I was unsure of what you intended. Thanks for clarification.

Since the search is only needed at crossings, the lookup would be not very frequent. However, finding the "right" target may be more challenging, or the citycar just need to select as destination at the beginning of its drive from the list of available desinations and self destruct when it arives at a crossing where this destination is no longer available. That lookup can be very peformant, one could even do a binary seach when ordering first by X and then Y.

However, very computationally expensive is updating all crossings whenever a new way is built (i.e. constantly in a realistic game). I imagine there are typically much more crossings than citycars.
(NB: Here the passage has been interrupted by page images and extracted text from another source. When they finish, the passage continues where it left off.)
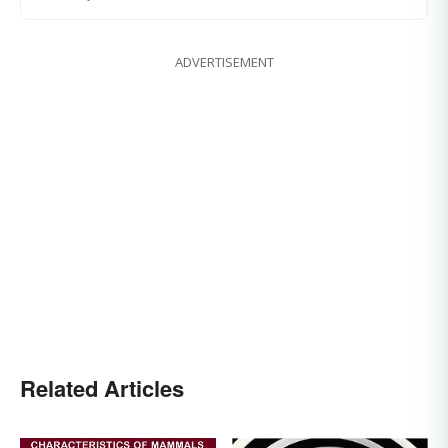
ADVERTISEMENT
Related Articles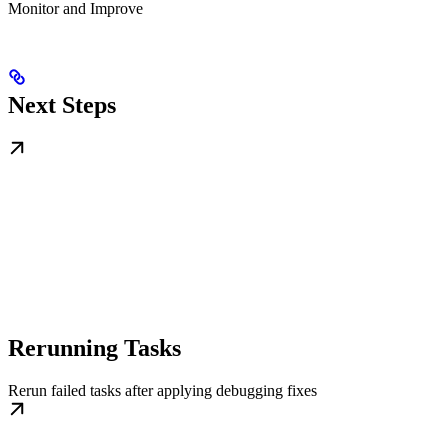
Monitor and Improve
Next Steps
Rerunning Tasks
Rerun failed tasks after applying debugging fixes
Multithreading is not really a solution, since if there a 10000 crossings alone; even only locking mutexes will take some quite some resources then. Hence the idea of a citycar just calculating the routing to the next town closer to destination until it is close enough (i.e. the industry belongs to the town reached or is within 150 tiles) and then do a full search and self destruct on failure. Such short route searches should be not very expensive if properly limited (i.e. twice the distance to the target); most expensive are fails, since all tiles are visited.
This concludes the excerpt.